Il fait valoir qu’aucun des moyens invoqués n’est fondé.
Vu :
- la charte des droits fondamentaux de l’Union européenne ;
- convention européenne de sauvegarde des droits de l’homme et des libertés fondamentales ;
- le règlement (UE) n° 603/2013 du Parlement européen et du Conseil du 26 juin 2013 ;
- le règlement (UE) n° 604/2013 du Parlement européen et du Conseil du 26 juin 2013 ;
- le code de l’entrée et du séjour des étrangers et du droit d’asile ;
- la loi n° 91-647 du 10 juillet 1991 ;
- le code de justice administrative.
Le président du tribunal a désigné Mme Giocanti pour statuer sur les litiges relatifs aux décisions portant mesure d’éloignement des ressortissants étrangers en application du code de l’entrée et du séjour des étrangers et du droit d’asile.
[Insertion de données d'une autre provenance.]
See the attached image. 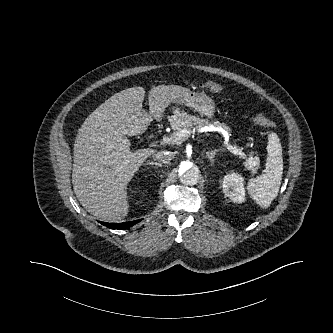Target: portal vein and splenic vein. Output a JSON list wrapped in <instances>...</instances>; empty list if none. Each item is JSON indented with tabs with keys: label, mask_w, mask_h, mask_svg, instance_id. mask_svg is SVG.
<instances>
[{
	"label": "portal vein and splenic vein",
	"mask_w": 333,
	"mask_h": 333,
	"mask_svg": "<svg viewBox=\"0 0 333 333\" xmlns=\"http://www.w3.org/2000/svg\"><path fill=\"white\" fill-rule=\"evenodd\" d=\"M188 134H190V131L187 129H183L180 132H177L170 138H164L162 143H168V144H181V140L184 139ZM227 149L232 152L235 155L239 156H246V154L242 151V149L237 148L236 146H232L230 144H227Z\"/></svg>",
	"instance_id": "1"
}]
</instances>
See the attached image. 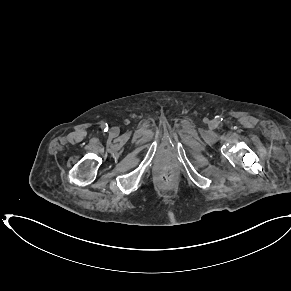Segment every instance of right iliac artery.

Les parties ont été régulièrement averties du jour de l’audience.
A été entendu au cours de l’audience publique :
- le rapport de Mme Giocanti.
- les observations de Me Dion substituant Me Gilbert, représentant Mme B…, présente, qui conclut aux mêmes fins et par les mêmes moyens que sa requête ;
- le préfet des Bouches-du-Rhône n’étant ni présent, ni représenté.
La clôture de l’instruction a été prononcée à l’issue de l’audience.
Considérant ce qui suit :
Par la présente requête, Mme B…, ressortissante algérienne, demande au tribunal d’annuler l’arrêté du 7 octobre 2025 par lequel le préfet des Bouches-du-Rhône a décidé son transfert aux autorités espagnoles responsables de l’examen de sa demande d’asile ainsi que l’arrêté du même jour par lequel cette même autorité l’a assignée à résidence.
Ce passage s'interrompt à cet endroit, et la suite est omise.